Making a burger that is so fat I can't fit my mouth around it. I want to be able to taste all of the toppings in each mouthful without ingredients falling out of the bun.
Throwing out foods that are cosmetically imperfect even though they’re perfectly fine to eat. I say this since my sister does it. If she finds a single wilted green in her tub of lettuce, she’ll throw the whole thing out.
Not breaking Kit Kat’s into their individual sticks before you eat them. A friend of mine once bit sideways into a Kit Kat and we were all horrified.
I didn’t try it, so I might be unfair, but those 50s-70s cookbooks with jelloed everything, like big jelloed roasts and jelloed mayonnaise salads really freak me out.

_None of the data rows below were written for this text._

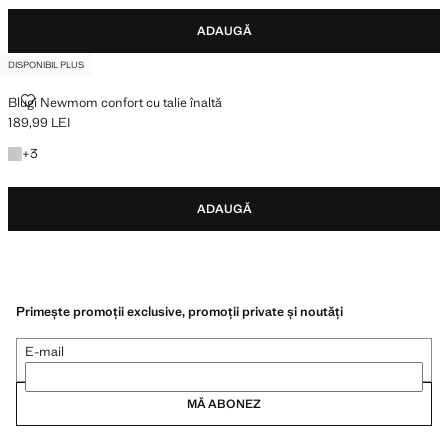
ADAUGĂ
DISPONIBIL PLUS
BLUGI NEWMOM CONFORT CU TALIE ÎNALTĂ
Blugi Newmom confort cu talie înaltă
189,99 LEI
Preț actual [189,99 LEI ]
Câteva culori
+
3
ADAUGĂ
Primește promoții exclusive, promoții private și noutăți
E-mail
MĂ ABONEZ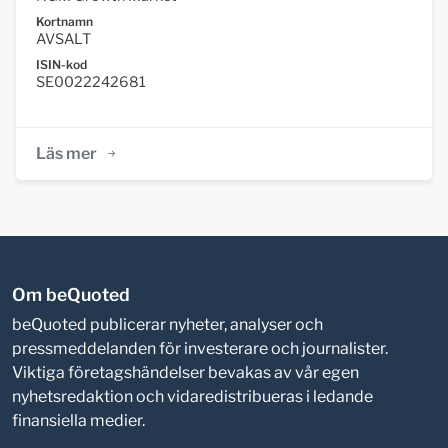
Kortnamn
AVSALT
ISIN-kod
SE0022242681
Läs mer
Om beQuoted
beQuoted publicerar nyheter, analyser och
pressmeddelanden för investerare och journalister.
Viktiga företagshändelser bevakas av vår egen
nyhetsredaktion och vidaredistribueras i ledande
finansiella medier.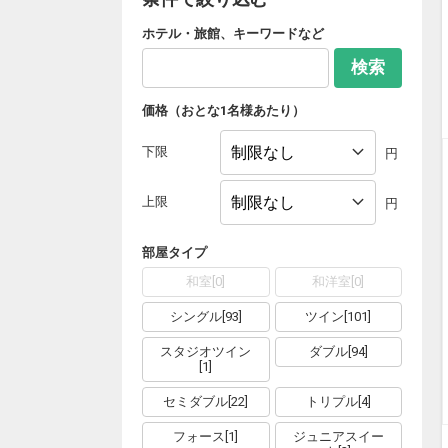
ホテル・旅館、キーワードなど
検索
価格（おとな1名様あたり）
下限
円
上限
円
部屋タイプ
和室
[
0
]
和洋室
[
0
]
シングル
[
93
]
ツイン
[
101
]
スタジオツイン
ダブル
[
94
]
[
1
]
セミダブル
[
22
]
トリプル
[
4
]
フォース
[
1
]
ジュニアスイー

I don’t know if it actually tastes good, but it seems pretty heinous to me
My mother microwaves salad.
Not a meat or egg or other salad.
Salad made up of plants. In the microwave. For 60 seconds.
I saw someone eat pineapples with Mayo once at school and it should be considered a war crime
Putting "caramelized onions" on the menu, and serving onions that have been blanched in sugar syrup.
Everyone knows the difference.
There was an old recipe card... I dry heave to even think of it... Baked whole bananas, wrapped in ham, smothered with hollandaise.
Adding certain powdered spices at the end of cooking, close to when you turn off the heat. Most spices must be added early in the cooking process to get them to bloom, get rid of the raw taste, and really blend with the other ingredients. This goes for powerful spices like cayenne, cumin, coriander powder, etc...
Boiling most vegetables. Steaming, roasting, grilling or even raw veggies are better than boiled vegetables.
Not something I've seen, but my parents said when I was 4 I'd sneak into the doritos, lick all the powder off some chips, and put them back in the bag.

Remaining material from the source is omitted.